## Task
Where the string "Харькове" appears in a line of the data, show that line.

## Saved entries
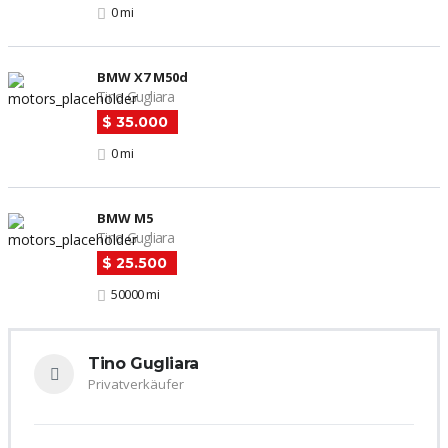
0 mi
BMW X7 M50d
Tino Gugliara
$ 35.000
0 mi
BMW M5
Tino Gugliara
$ 25.500
50000 mi
Tino Gugliara
Privatverkäufer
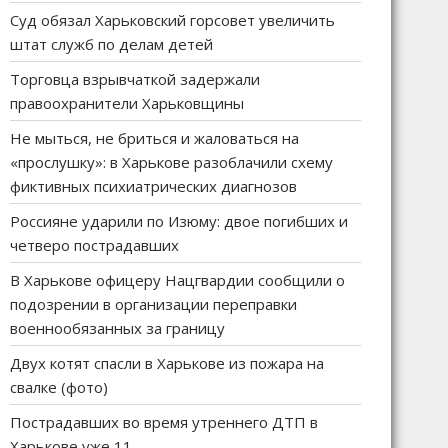
Суд обязал Харьковский горсовет увеличить
штат служб по делам детей
Торговца взрывчаткой задержали
правоохранители Харьковщины
Не мыться, не бриться и жаловаться на
«прослушку»: в Харькове разоблачили схему
фиктивных психиатрических диагнозов
Россияне ударили по Изюму: двое погибших и
четверо пострадавших
В Харькове офицеру Нацгвардии сообщили о
подозрении в организации переправки
военнообязанных за границу
Двух котят спасли в Харькове из пожара на
свалке (фото)
Пострадавших во время утреннего ДТП в
Харькове уже 11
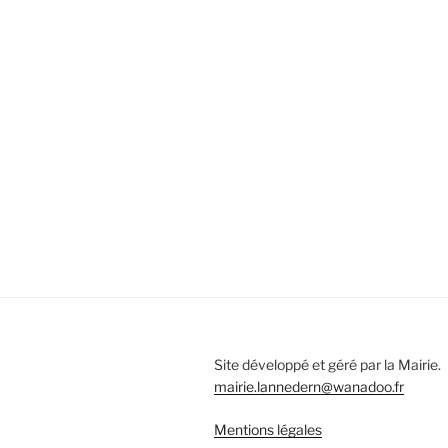
Site développé et géré par la Mairie.
mairie.lannedern@wanadoo.fr
Mentions légales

## Output
«прослушку»: в Харькове разоблачили схему
В Харькове офицеру Нацгвардии сообщили о
Двух котят спасли в Харькове из пожара на
Харькове уже 11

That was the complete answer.